NASA’s next eye in the sky: the Webb space telescope
Author Jacqueline Detwiler Illustration James Provost
Since launching in 1990, NASA’s Hubble Space Telescope has undertaken the study of topics no less ambitious than the formation of planets and the age of the universe—which means its successor practically has to snap a picture of God to make it out from under the Hubble’s shadow. Unsurprisingly, NASA is throwing many millions of dollars of brand-new technology into its next imaging satellite, the James Webb Space Telescope, scheduled to launch in 2018. Using a mirror the size of a swimming pool to capture light from the farthest reaches of the universe, the Webb is expected to be so powerful that it will be able to see the heat signature of a bumblebee from the distance of the moon; hopefully, it will enable scientists to peer at the very beginning of time. Here’s how they’ll build it.

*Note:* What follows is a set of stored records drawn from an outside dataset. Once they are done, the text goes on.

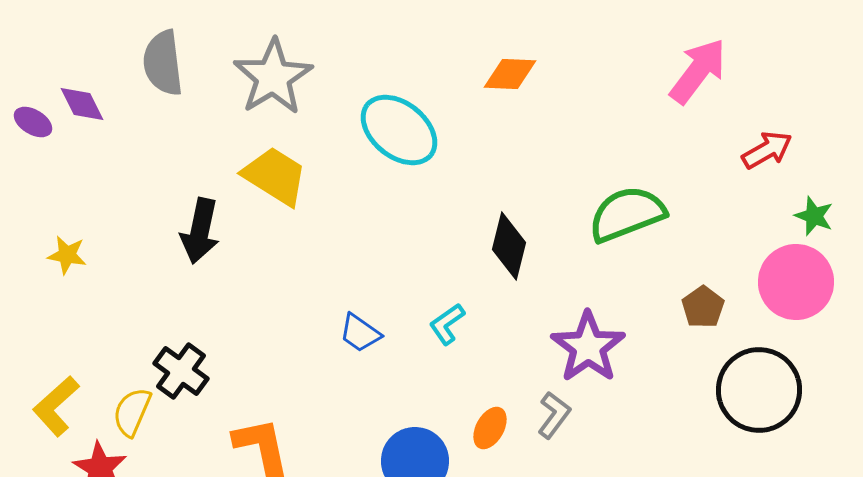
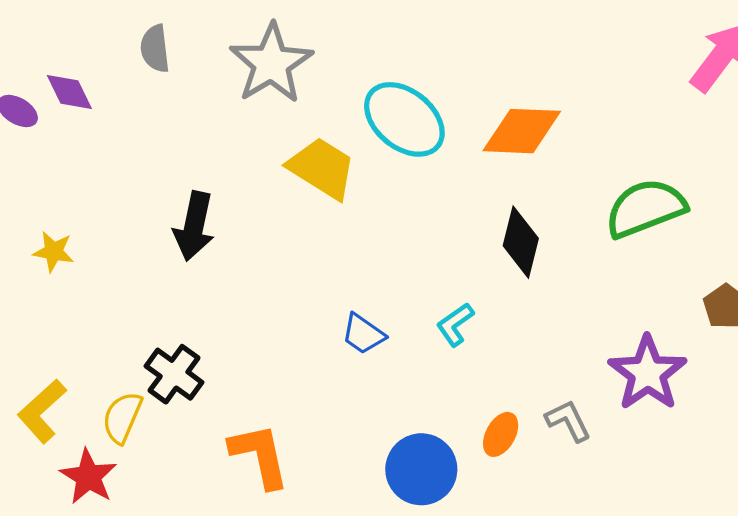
gray semicircle: (163, 63) -> (155, 49), size x0.7
orange diamond: (510, 74) -> (522, 131), moved, size x1.4
yellow trapezoid: (275, 176) -> (322, 168), moved
purple star: (588, 347) -> (648, 373), moved
gray L-shape: (554, 415) -> (568, 421), turned -63

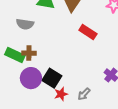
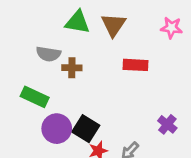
red rectangle: (88, 32) -> (135, 65), turned -30
brown cross: (29, 53) -> (72, 68), moved

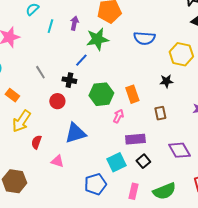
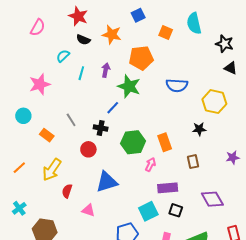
green star: (97, 39) -> (129, 86), turned 30
orange rectangle: (12, 95) -> (47, 135), moved
black square: (143, 161) -> (176, 210), turned -32

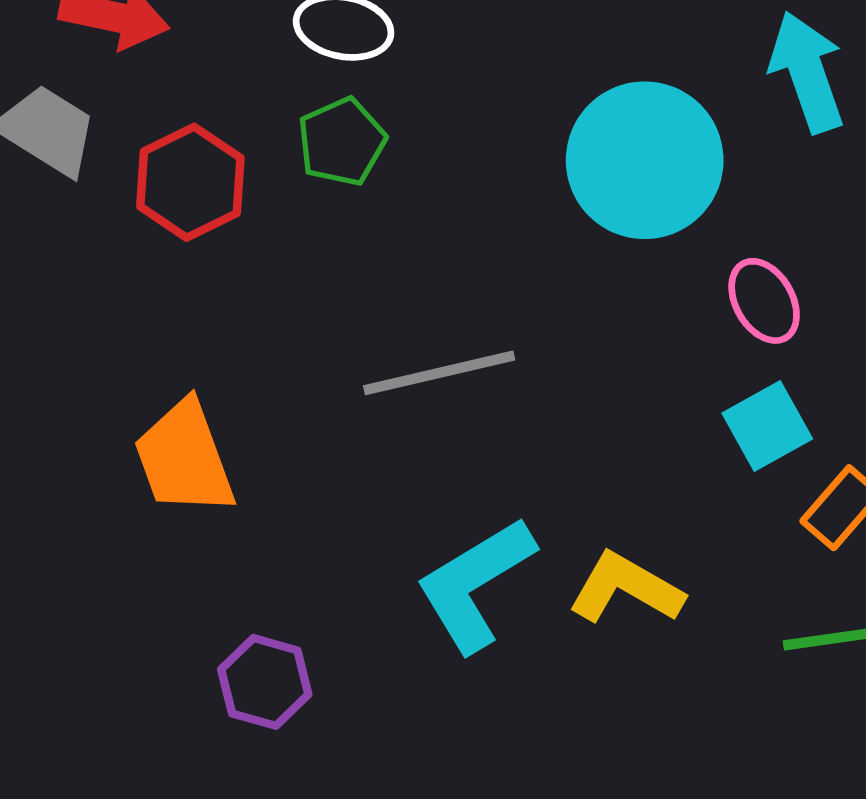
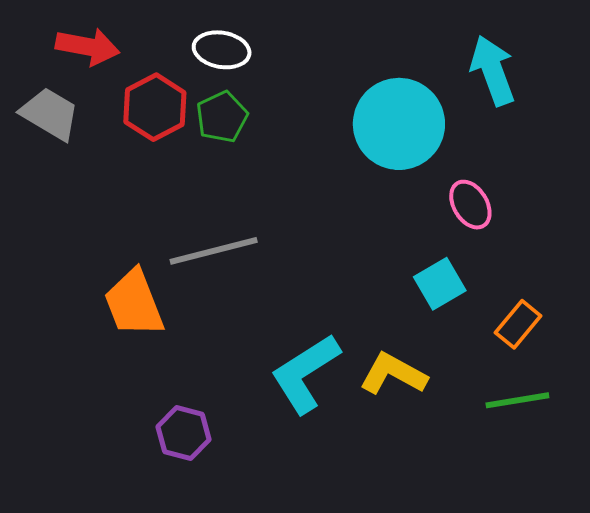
red hexagon: (190, 182) -> (155, 107), moved
gray line: (439, 373) -> (214, 251), moved
cyan square: (767, 426) -> (440, 284), moved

1. Much of the technology for the James Webb Space Telescope had to be invented from scratch—most notably, extra-sensitive infrared detectors that will search for light beyond the red end of the visible rainbow on the electromagnetic spectrum. The distant bodies that the Webb aims to discover are much easier to detect in this range.
2. To ensure that the Webb’s own infrared light doesn’t interfere with even the faintest signals from space, the satellite must be kept extremely cold, just a little above absolute zero. An orbit around a specific point called L2 will keep it in an appropriately chilly spot: one million miles away from Earth and constantly on the far side of the sun.
3. To further protect its massive mirror from heat and light, the Webb will be shielded on the side nearest to Earth and the sun by a shade the size of a tennis court. The mirror and shade won’t fit into a rocket in their open state, so both will be designed to fold up for launch and expand once the telescope is in orbit.